**Try it**
Copying task for the records below: reproduce each one exactly and drop the pictures.

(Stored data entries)
....

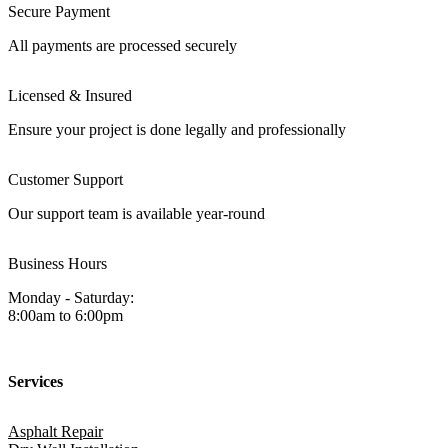
Secure Payment
All payments are processed securely
Licensed & Insured
Ensure your project is done legally and professionally
Customer Support
Our support team is available year-round
Business Hours
Monday - Saturday:
8:00am to 6:00pm
Services
Asphalt Repair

....

**Finished exercise**
Secure Payment
All payments are processed securely
Licensed & Insured
Ensure your project is done legally and professionally
Customer Support
Our support team is available year-round
Business Hours
Monday - Saturday:
8:00am to 6:00pm
Services
Asphalt Repair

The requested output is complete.